SANCHEZ, CREAM, GOOSEBERRY SALSA 015

I had one more dish left and I was really looking forward to it. I had no idea what it was going to be, but I’d been watching the kitchen in action, and between the good humoured exchanges going on between the three women working in there, and the waiters’ teasing of each other, some very good looking dishes had been leaving the kitchen.

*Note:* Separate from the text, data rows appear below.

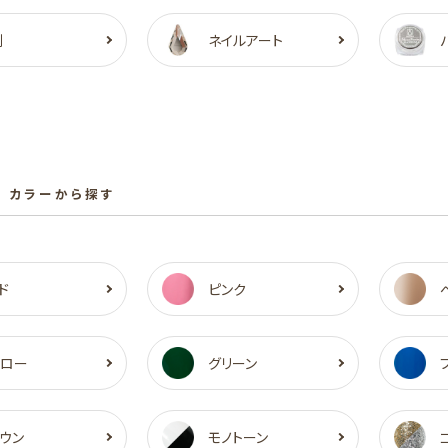
剤
ネイルアート
 カラーから探す
ド
ピンク
エロー
グリーン
ウン
モノトーン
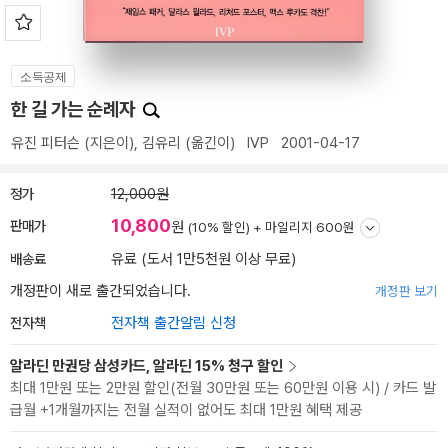
소득공제
한 길 가는 순례자
유진 피터슨
(지은이),
김유리
(옮긴이)
IVP
2001-04-17
정가
12,000원
10,800
판매가
원
(10% 할인) +
마일리지 600원
배송료
유료 (도서 1만5천원 이상 무료)
개정판이 새로 출간되었습니다.
개정판 보기
전자책
전자책 출간알림 신청
알라딘 만권당 삼성카드, 알라딘 15% 청구 할인
최대 1만원 또는 2만원 할인(전월 30만원 또는 60만원 이용 시) / 카드 발
급월 +1개월까지는 전월 실적이 없어도 최대 1만원 혜택 제공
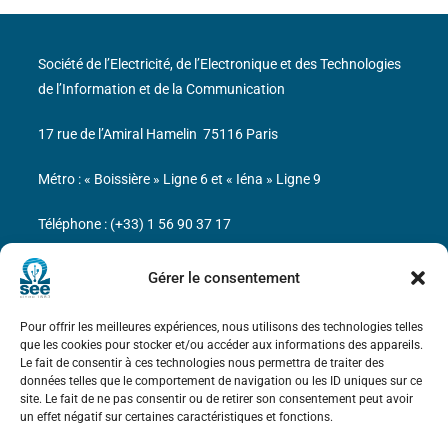
Société de l’Electricité, de l’Electronique et des Technologies
de l’Information et de la Communication
17 rue de l’Amiral Hamelin
75116 Paris
Métro : « Boissière » Ligne 6 et « Iéna » Ligne 9
Téléphone : (+33) 1 56 90 37 17
N° de SIREN : 785 393 232, Code APE : 9412Z TVA intra-
Gérer le consentement
communautaire : FR44 785 393 232
Pour offrir les meilleures expériences, nous utilisons des technologies telles
Bicentenaire des découvertes d’André-
que les cookies pour stocker et/ou accéder aux informations des appareils.
Marie Ampère
Le fait de consentir à ces technologies nous permettra de traiter des
données telles que le comportement de navigation ou les ID uniques sur ce
site. Le fait de ne pas consentir ou de retirer son consentement peut avoir
Mentions légales
un effet négatif sur certaines caractéristiques et fonctions.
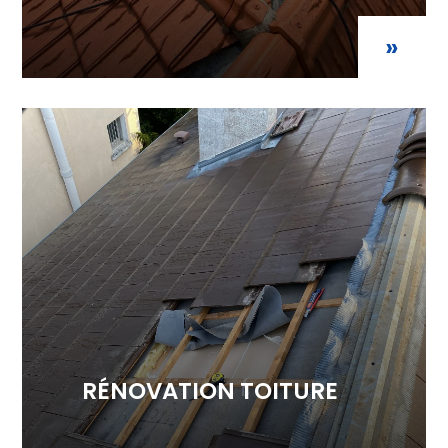
»
RÉNOVATION TOITURE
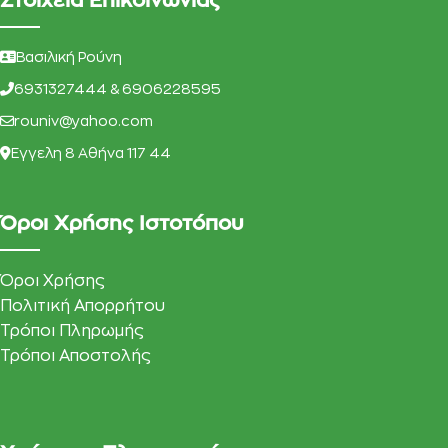
Στοιχεία Επικοινωνίας
Βασιλική Ρούνη
6931327444 & 6906228595
rouniv@yahoo.com
Eγγελη 8 Αθήνα 117 44
Όροι Χρήσης Ιστοτόπου
Όροι Χρήσης
Πολιτική Απορρήτου
Τρόποι Πληρωμής
Τρόποι Αποστολής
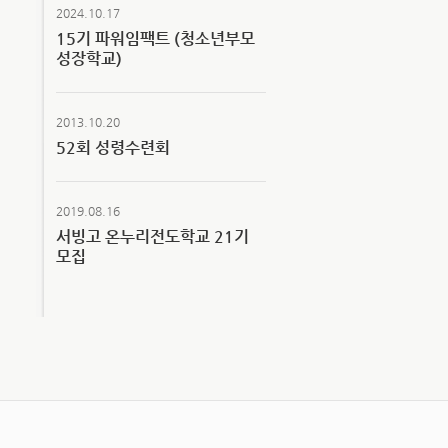
2024.10.17
15기 파워임팩트 (청소년부모
성장학교)
2013.10.20
52회 성령수련회
2019.08.16
서빙고 온누리전도학교 21기
모집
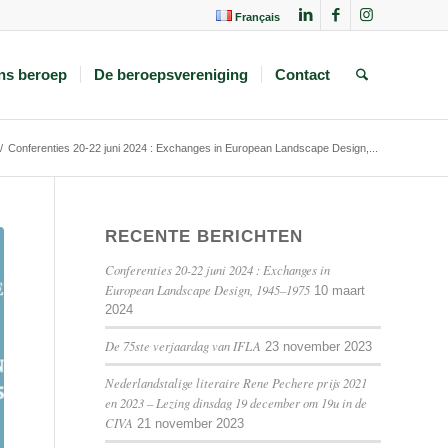
Français
ns beroep
De beroepsvereniging
Contact
/
Conferenties 20-22 juni 2024 : Exchanges in European Landscape Design,...
RECENTE BERICHTEN
Conferenties 20-22 juni 2024 : Exchanges in
European Landscape Design, 1945–1975
10 maart
2024
De 75ste verjaardag van IFLA
23 november 2023
Nederlandstalige literaire Rene Pechere prijs 2021
en 2023 – Lezing dinsdag 19 december om 19u in de
CIVA
21 november 2023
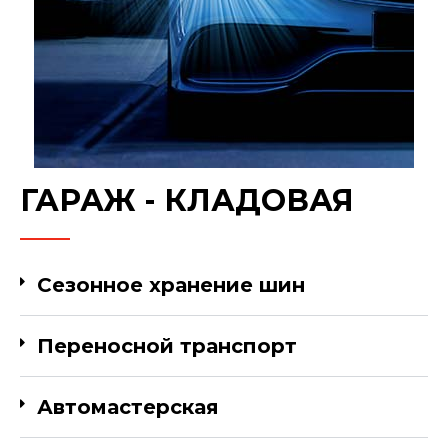
ГАРАЖ - КЛАДОВАЯ
Сезонное хранение шин
Переносной транспорт
Автомастерская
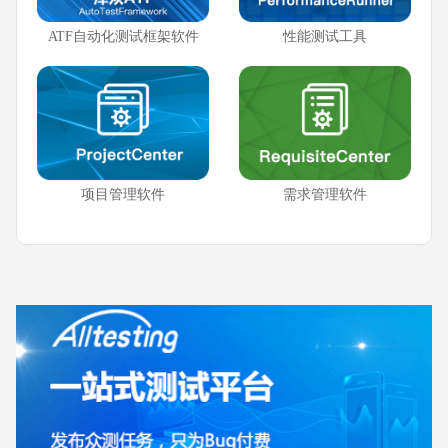
ATF自动化测试框架软件
性能测试工具
项目管理软件
需求管理软件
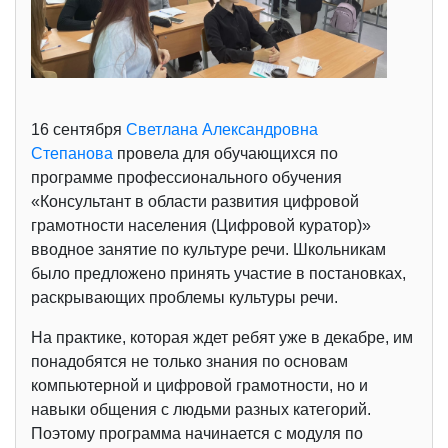
16 сентября
Светлана Александровна
Степанова
провела для обучающихся по
программе профессионального обучения
«Консультант в области развития цифровой
грамотности населения (Цифровой куратор)»
вводное занятие по культуре речи. Школьникам
было предложено принять участие в постановках,
раскрывающих проблемы культуры речи.
На практике, которая ждет ребят уже в декабре, им
понадобятся не только знания по основам
компьютерной и цифровой грамотности, но и
навыки общения с людьми разных категорий.
Поэтому программа начинается с модуля по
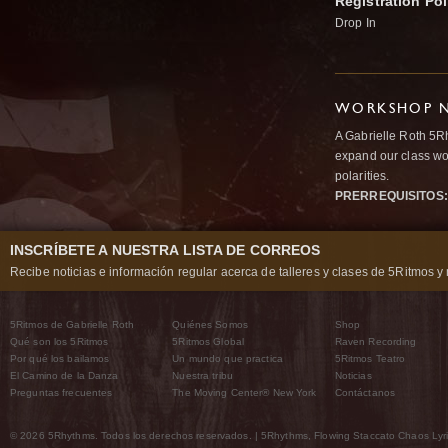
Registration Pol
Drop In
WORKSHOP N
A Gabrielle Roth 5R
expand our class wo
polarities.
PRERREQUISITOS:
INSCRÍBETE A NUESTRA LISTA DE CORREOS
Recibe noticias e información regular acerca de talleres y clases de 5Ritmos y 
5Ritmos de Gabrielle Roth
Quiénes Somos
Shop
Qué son los 5Ritmos
5Ritmos Global
Raven Recording
Por qué los bailamos
Un mundo que practica
5Ritmos Teatro
El Camino de la Danza
Nuestra tribu
Noticias
Preguntas frecuentes
The Moving Center® New York
Contáctanos
© 2026 5Rhythms. Todos los derechos reservados. | 5Rhythms, Flowing Staccato Chaos Lyric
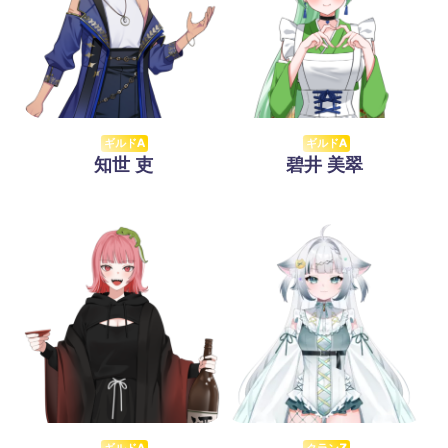
ギルドA
ギルドA
知世 吏
碧井 美翠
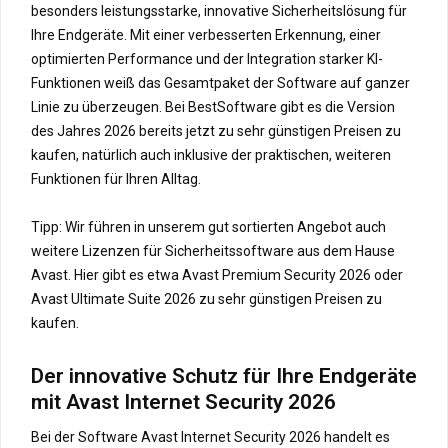
besonders leistungsstarke, innovative Sicherheitslösung für
Ihre Endgeräte. Mit einer verbesserten Erkennung, einer
optimierten Performance und der Integration starker KI-
Funktionen weiß das Gesamtpaket der Software auf ganzer
Linie zu überzeugen. Bei BestSoftware gibt es die Version
des Jahres 2026 bereits jetzt zu sehr günstigen Preisen zu
kaufen, natürlich auch inklusive der praktischen, weiteren
Funktionen für Ihren Alltag.
Tipp: Wir führen in unserem gut sortierten Angebot auch
weitere Lizenzen für Sicherheitssoftware aus dem Hause
Avast. Hier gibt es etwa Avast Premium Security 2026 oder
Avast Ultimate Suite 2026 zu sehr günstigen Preisen zu
kaufen.
Der innovative Schutz für Ihre Endgeräte
mit Avast Internet Security 2026
Bei der Software Avast Internet Security 2026 handelt es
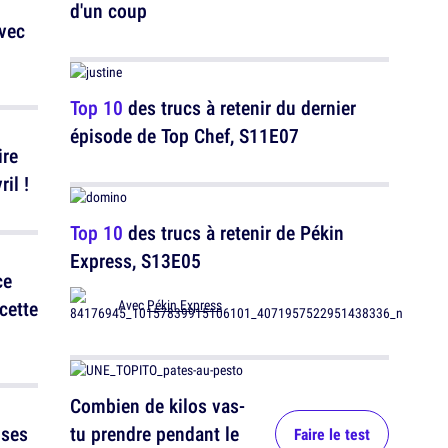
d'un coup
Top 10
des trucs à retenir du dernier
épisode de Top Chef, S11E07
ire
il !
Top 10
des trucs à retenir de Pékin
Express, S13E05
ce
 cette
Avec
Pékin Express
Combien de kilos vas-
 ses
tu prendre pendant le
Faire le test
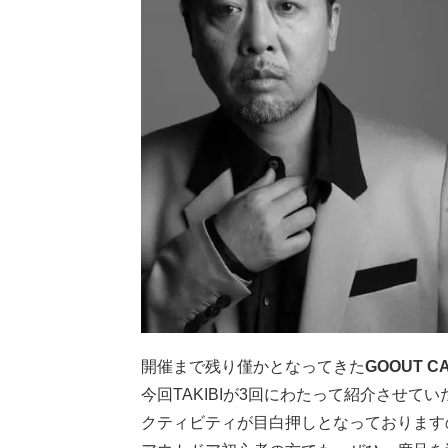
開催まで残り僅かとなってきた
GOOUT C
今回TAKIBIが3回にわたって紹介させ
クティビティが目白押しとなっております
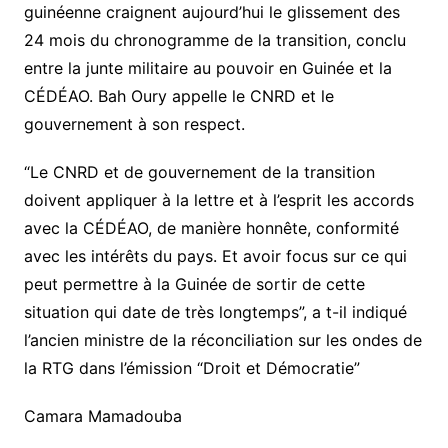
guinéenne craignent aujourd’hui le glissement des
24 mois du chronogramme de la transition, conclu
entre la junte militaire au pouvoir en Guinée et la
CÉDÉAO. Bah Oury appelle le CNRD et le
gouvernement à son respect.
“Le CNRD et de gouvernement de la transition
doivent appliquer à la lettre et à l’esprit les accords
avec la CÉDÉAO, de manière honnête, conformité
avec les intérêts du pays. Et avoir focus sur ce qui
peut permettre à la Guinée de sortir de cette
situation qui date de très longtemps”, a t-il indiqué
l’ancien ministre de la réconciliation sur les ondes de
la RTG dans l’émission “Droit et Démocratie”
Camara Mamadouba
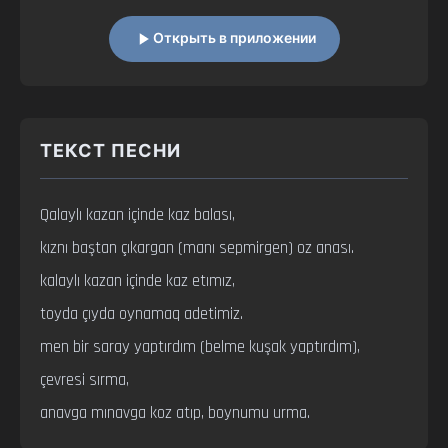
Открыть в приложении
ТЕКСТ ПЕСНИ
Qalaylı kazan içinde kaz balası,

kıznı baştan çıkargan (manı sepmirgen) oz anası.

kalaylı kazan içinde kaz etımız,

toyda çıyda oynamaq adetimiz.

men bir saray yaptırdım (belme kuşak yaptırdım), 
çevresi sırma,

anavga mınavga koz atıp, boynumu urma.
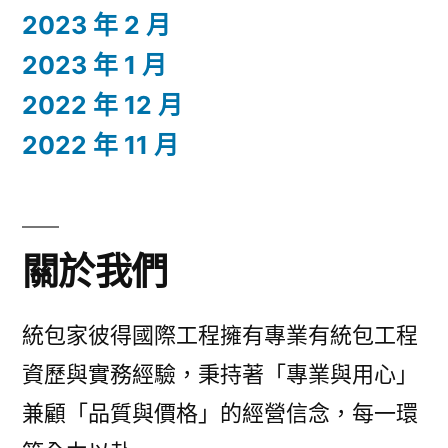
2023 年 2 月
2023 年 1 月
2022 年 12 月
2022 年 11 月
關於我們
統包家彼得國際工程擁有專業有統包工程
資歷與實務經驗，秉持著「專業與用心」
兼顧「品質與價格」的經營信念，每一環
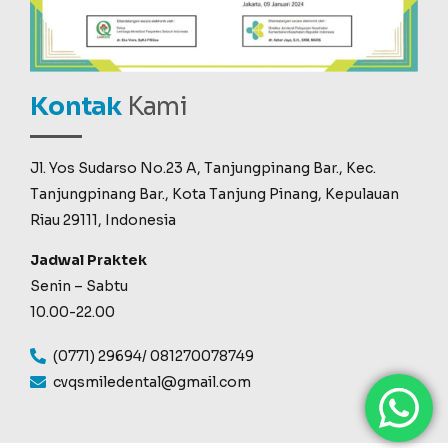
Kontak
Kami
Jl. Yos Sudarso No.23 A, Tanjungpinang Bar., Kec.
Tanjungpinang Bar., Kota Tanjung Pinang, Kepulauan
Riau 29111, Indonesia
Jadwal Praktek
Senin – Sabtu
10.00-22.00
(0771) 29694/ 081270078749
cvqsmiledental@gmail.com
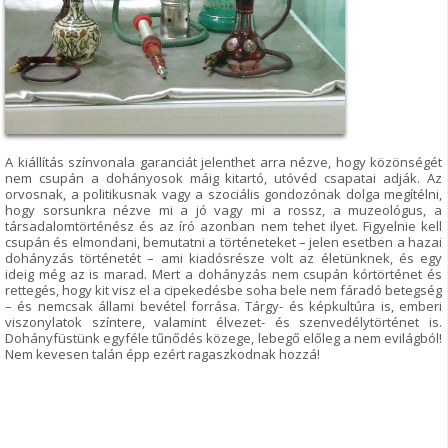
A kiállítás színvonala garanciát jelenthet arra nézve, hogy közönségét
nem csupán a dohányosok máig kitartó, utóvéd csapatai adják. Az
orvosnak, a politikusnak vagy a szociális gondozónak dolga megítélni,
hogy sorsunkra nézve mi a jó vagy mi a rossz, a muzeológus, a
társadalomtörténész és az író azonban nem tehet ilyet. Figyelnie kell
csupán és elmondani, bemutatni a történeteket – jelen esetben a hazai
dohányzás történetét – ami kiadósrésze volt az életünknek, és egy
ideig még az is marad. Mert a dohányzás nem csupán kórtörténet és
rettegés, hogy kit visz el a cipekedésbe soha bele nem fáradó betegség
– és nemcsak állami bevétel forrása. Tárgy- és képkultúra is, emberi
viszonylatok színtere, valamint élvezet- és szenvedélytörténet is.
Dohányfüstünk egyféle tűnődés közege, lebegő előleg a nem evilágból!
Nem kevesen talán épp ezért ragaszkodnak hozzá!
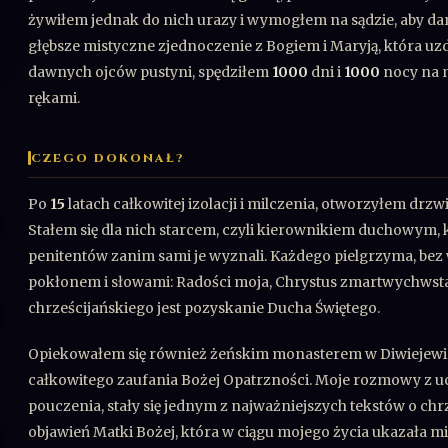
żywiłem jednak do nich urazy i wymogłem na sądzie, aby da
głębsze mistyczne zjednoczenie z Bogiem i Maryją, która u
dawnych ojców pustyni, spędziłem
1000
dni i
1000
nocy na m
rękami.
CZEGO DOKONAŁ?
Po
15
latach całkowitej izolacji i milczenia, otworzyłem drzwi
Stałem się dla nich starcem, czyli kierownikiem duchowym, k
penitentów zanim sami je wyznali. Każdego pielgrzyma, bez
pokłonem i słowami: Radości moja, Chrystus zmartwychwsta
chrześcijańskiego jest pozyskanie Ducha Świętego.
Opiekowałem się również żeńskim monasterem w Diwiejewie, 
całkowitego zaufania Bożej Opatrzności. Moje rozmowy z 
pouczenia, stały się jednym z najważniejszych tekstów o chr
objawień Matki Bożej, która w ciągu mojego życia ukazała mi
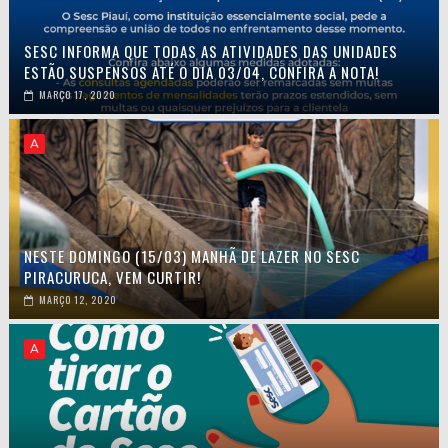
SESC INFORMA QUE TODAS AS ATIVIDADES DAS UNIDADES
ESTÃO SUSPENSOS ATÉ O DIA 03/04, CONFIRA A NOTA!
MARÇO 17, 2020
A
NESTE DOMINGO (15/03) MANHÃ DE LAZER NO SESC
PIRACURUCA, VEM CURTIR!
MARÇO 12, 2020
A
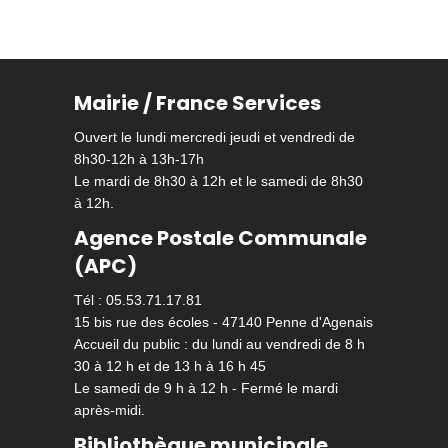
Mairie / France Services
Ouvert le lundi mercredi jeudi et vendredi de
8h30-12h à 13h-17h
Le mardi de 8h30 à 12h et le samedi de 8h30
à 12h.
Agence Postale Communale
(APC)
Tél : 05.53.71.17.81
15 bis rue des écoles - 47140 Penne d'Agenais
Accueil du public : du lundi au vendredi de 8 h
30 à 12 h et de 13 h à 16 h 45
Le samedi de 9 h à 12 h - Fermé le mardi
après-midi.
Bibliothèque municipale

First however I needed another glass of wine, this time a red, a nebbiolo from Mexico. It was tannic, had obviously spent time in oak, and was fruity and big.

SANCHEZ, NEBBIOLO 019

The dish to go with it was another hand held taco, but the taco shell was a flattened disk of dark green cabbage leaf, all crinkly and briefly fried on the griddle, topped with steak chopped small and seasoned beautifully, cooked till it was crisp on the outside and mixed in with softly cooked onions. It was messy to eat, and I ended up having to use my fingers to catch the last bits of meat and onion.

SANCHEZ, STEAK 'TACO' 018

And that was the tasting menu done. Did I want a dessert, they asked. I wasn’t sure I needed one, but I had seen the desserts being prepped and sent out, and one in particular had caught my eye. A churro was dipped in sugar, topped with a disk of parfait, and then had cream placed in top. It looked simple, but intriguing. It was just a gloriously comforting thing, with a crunchy crust to the churro but a soft fluffy inside, and a mezcal hit from the parfait.

SANCHEZ, CHURRO, FROZEN MESCAL PARFAIT, BITTER CREAM 020

It also went well with a second glass of the orange wine.

I left happy, feeling I’d been well looked after and well fed, and I’ll certainly be going back if I can, because for one thing there’s a lamb barbacoa dish I think I really have to try.